=== Your objective ===
Once the pictures are set aside, transcribe each line of the listing exactly.

Extracted material: Begin

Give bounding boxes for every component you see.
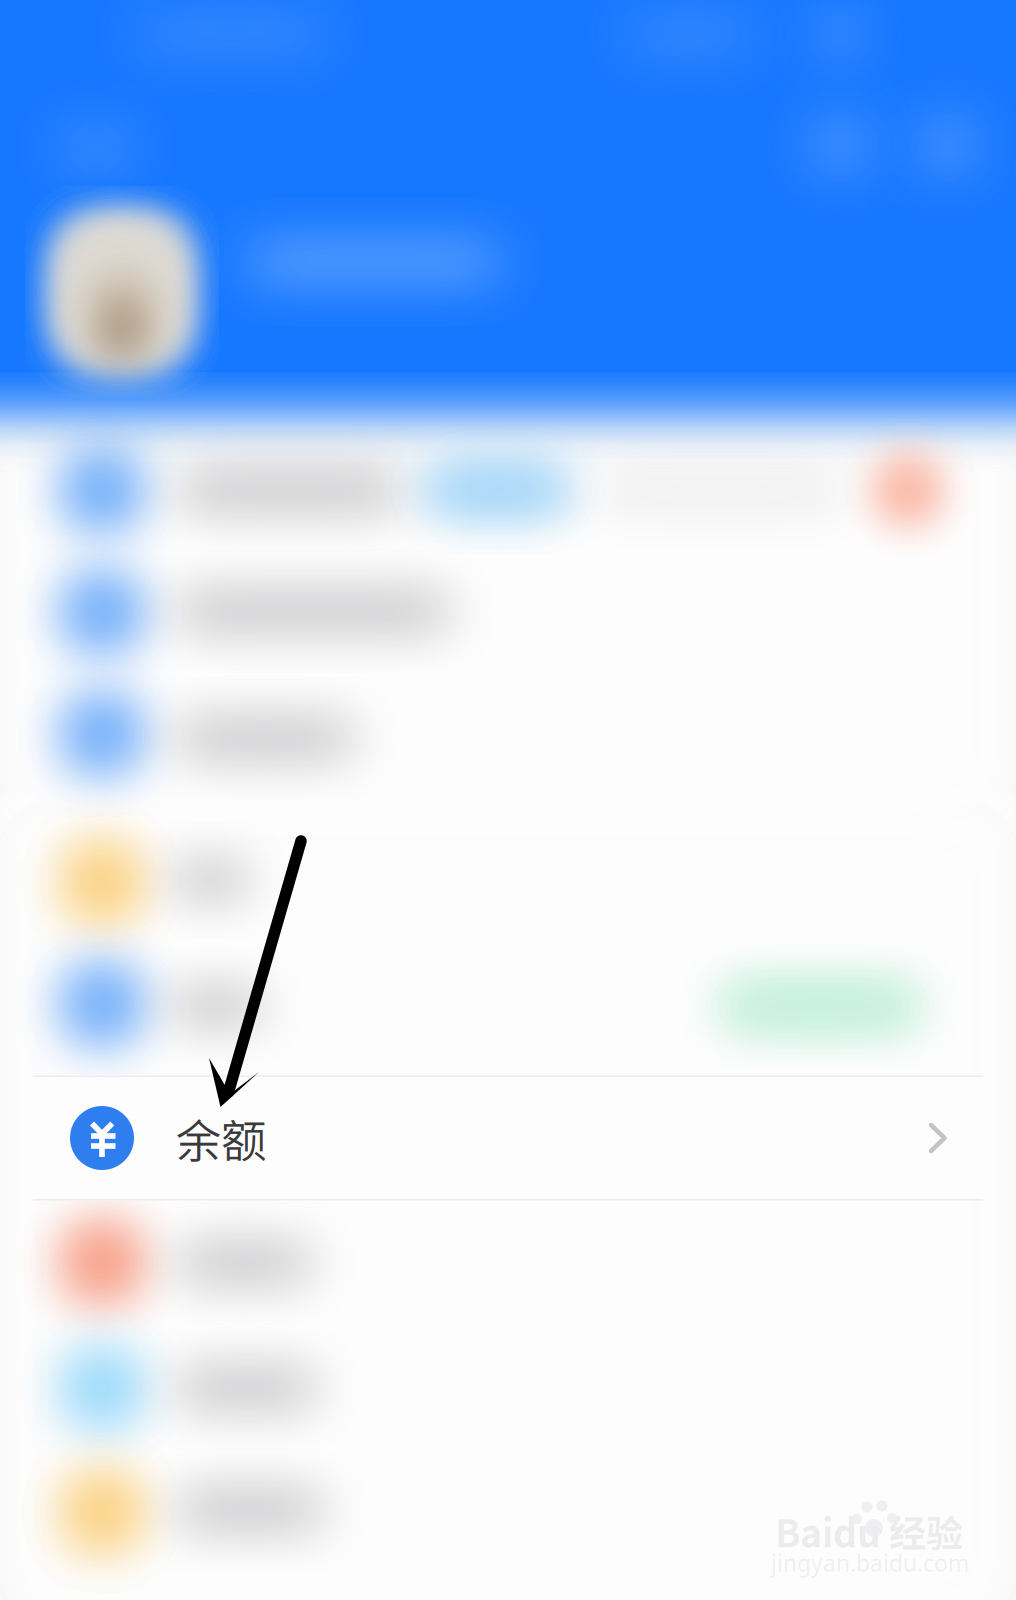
button[interactable]: 余额 bbox=[33, 1076, 983, 1200]
staticText: Baidu 经验 bbox=[775, 1504, 963, 1558]
staticText: 余额 bbox=[176, 1105, 266, 1171]
staticText: jingyan.baidu.com bbox=[771, 1548, 969, 1578]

Extracted material: End

=== Task result ===
Give bounding boxes for every component you see.
button[interactable]: 余额 bbox=[33, 1076, 983, 1200]
staticText: Baidu 经验 bbox=[775, 1504, 963, 1558]
staticText: 余额 bbox=[176, 1105, 266, 1171]
staticText: jingyan.baidu.com bbox=[771, 1548, 969, 1578]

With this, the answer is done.